Establishing valid genotype–phenotype correlations in CHD8-NDD has so far proved to be a complex effort, due to the apparently even distribution of causative variants across the whole gene and the overall higher prevalence of truncating variants [8, 15]. This observation seems consistent with our study group, as all identified variants were truncating and were predicted to result in haploinsufficiency, leading to comparable effects on protein expression. Hence, it could be hypothesized that factors other than allelic variations in CHD8, whether genetic or non-genetic, could have more significant relevance in this context.

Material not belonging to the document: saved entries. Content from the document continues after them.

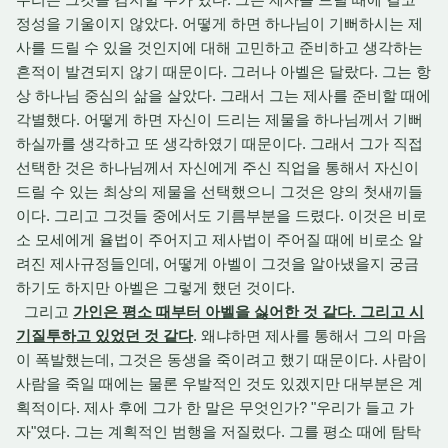
정성을 기울이지 않았다. 어떻게 하면 하나님이 기뻐하시는 제
사를 드릴 수 있을 것인지에 대해 고민하고 준비하고 생각하는
흔적이 발견되지 않기 때문이다. 그러나 아벨은 달랐다. 그는 항
상 하나님 중심의 삶을 살았다. 그래서 그는 제사를 준비할 때에
각별했다. 어떻게 하면 자신이 드리는 제물을 하나님께서 기뻐
하실까를 생각하고 또 생각하였기 때문이다. 그래서 그가 직접
선택한 것은 하나님께서 자신에게 주신 직업을 통해서 자신이
드릴 수 있는 최상의 제물을 선택했으니 그것은 양의 첫새끼들
이다. 그리고 그것들 중에서도 기름부분을 드렸다. 이것은 비로
소 모세에게 율법이 주어지고 제사법이 주어질 때에 비로소 알
려진 제사규정들인데, 어떻게 아벨이 그것을 알아냈을지 궁금
하기도 하지만 아벨은 그렇게 했던 것이다.
그리고
가인은 평소 때부터 아벨을 싫어한 것 같다. 그리고 시
기질투하고 있었던 것 같다
. 왜냐하면 제사를 통해서 그의 마음
이 폭발했는데, 그것은 동생을 죽이려고 했기 때문이다. 사람이
사람을 죽일 때에는 물론 우발적인 것도 있겠지만 대부분은 계
획적이다. 제사 후에 그가 한 말은 무엇인가? "우리가 들고 가
자"였다. 그는 계획적인 범행을 저질렀다. 그를 평소 때에 탐탁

An interesting observation in this regard can be made about the gender of our CHD8-dystonic probands. As opposed to the overall prevalence of CHD8-related ASD, which is characterized by a solid 2:1 male-to-female ratio despite the autosomal dominant mode of transmission of the causative gene [8], all dystonic CHD8 patients from our case series and the one from Doummar et al. happened to be females. With all due caution relative to the small sample size and the uncertainty ascribable to the possible incomplete phenotyping of male CHD8-NDD patients reported so far in the literature, the available data suggest a possible gender unbalance with regards to CHD8-related dystonia. The hypothesis that dystonia is more common in CHD8 female patients than in their male counterparts would be further corroborated by the anecdotal observation that neither of the two male sons of the adult dystonic patient described by Doummar et al. showed any sign of movement disorder, despite carrying the same causative variant of the mother and exhibiting an otherwise penetrant phenotype, with manifest signs of neurodevelopmental impairment. If confirmed, such an oppositely skewed distribution of ASD and dystonia between males and females in CHD8 patients could represent an interesting model for both the long speculated female protection effect in ASD [16], and the increased prevalence of specific forms of idiopathic dystonia commonly observed in female patients from the general population [17].

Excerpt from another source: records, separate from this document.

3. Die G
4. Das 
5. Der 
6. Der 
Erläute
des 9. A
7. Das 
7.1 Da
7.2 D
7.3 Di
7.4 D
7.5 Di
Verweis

The confirmation of movement disorders as a part of the CHD8 phenotypic spectrum, to a point where dystonia can even be the most prominent and earliest manifestation of CHD8-related disorder, prompts a series of further considerations. First it strongly raises the question of whether a neurologic evaluation focused on the assessment of possible movement disorders should be included in the first-line clinical management of all newly diagnosed CHD8 patients and be proposed at least once to the ones already in follow-up. Second, it remarks the potential diagnostic weakness of targeted custom gene panels in the investigation of neurologic disorders, as even apparently isolated forms could mask more complex, syndromic conditions, leading to possible delays in providing the correct diagnosis for the disease and the subsequent counseling to the proband and their family. Finally, it highlights the importance of continuing pursuing a more and more comprehensive neurologic phenotyping of patients harboring genomic variations which have so far been primarily associated with neurodevelopmental disorders. This consideration is especially relevant regarding genes involved in regulatory processes or showing a higher expression in the central nervous system even in postnatal life [18]. The pathophysiological bases of motor system involvement in CHD8-related disorders are still unclear; however, the characterization of important CHD8 targets relevant to movement disorders such as beta-catenin and SCN2A [19], the recurrent identification of cerebellar structural abnormalities in probands [8, 10], and recent animal experiments highlighting a crucial role for CHD8 in extrapyramidal nervous structures’ development [20], represent promising research prospects for investigating the etiological plausibility of this connection.

In conclusion, we characterized three additional unrelated cases of syndromic and non-syndromic movement disorder patients harboring CHD8 pathogenic or likely pathogenic variants, confirming our previous observation that movement disorders should be considered a non-neglectable component of the CHD8-NDD spectrum and emphasizing the increasingly evident connection between movement and neurodevelopmental disorders.